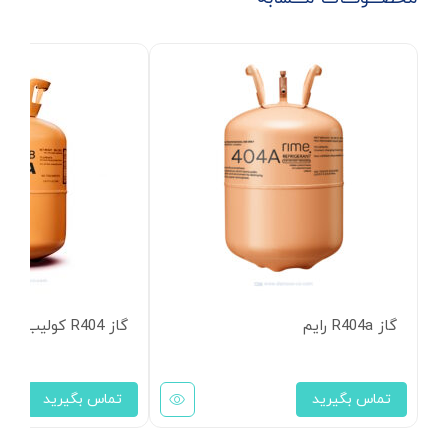
گاز R404a رایم
گاز R404 کولیب
تماس بگیرید
تماس بگیرید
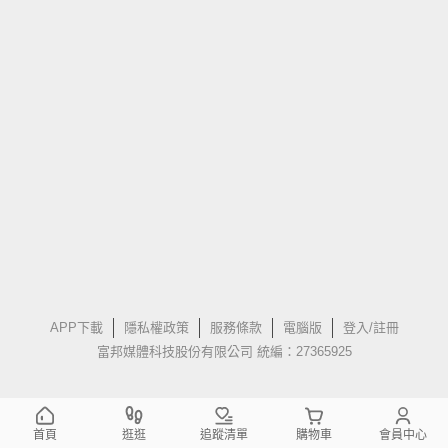
APP下載
隱私權政策
服務條款
電腦版
登入/註冊
富邦媒體科技股份有限公司 統編：27365925
首頁
逛逛
追蹤清單
購物車
會員中心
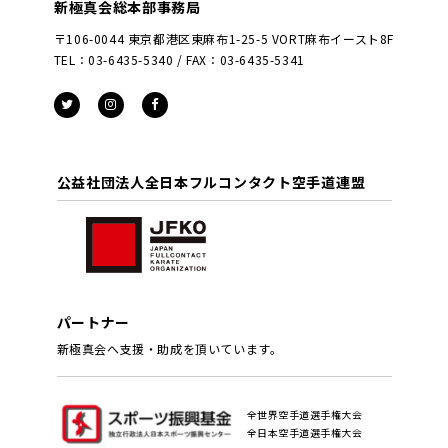
新極真会総本部事務局
〒106-0044 東京都港区東麻布1-25-5 VORT麻布イースト8F
TEL：03-6435-5340 / FAX：03-6435-5341
公益社団法人全日本フルコンタクト空手道連盟
パートナー
新極真会へ支援・助成を頂いています。
全世界空手道選手権大会
全日本空手道選手権大会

====================

What is expected: Leaving the pictures aside, give back all the records exactly as they are.

Solution for this task:
گاز R404a رایم
گاز R404 کولیب
تماس بگیرید
تماس بگیرید
APP下載
隱私權政策
服務條款
電腦版
登入/註冊
富邦媒體科技股份有限公司 統編：27365925
首頁
逛逛
追蹤清單
購物車
會員中心
新極真会総本部事務局
〒106-0044 東京都港区東麻布1-25-5 VORT麻布イースト8F
TEL：03-6435-5340 / FAX：03-6435-5341
公益社団法人全日本フルコンタクト空手道連盟
パートナー
新極真会へ支援・助成を頂いています。
全世界空手道選手権大会
全日本空手道選手権大会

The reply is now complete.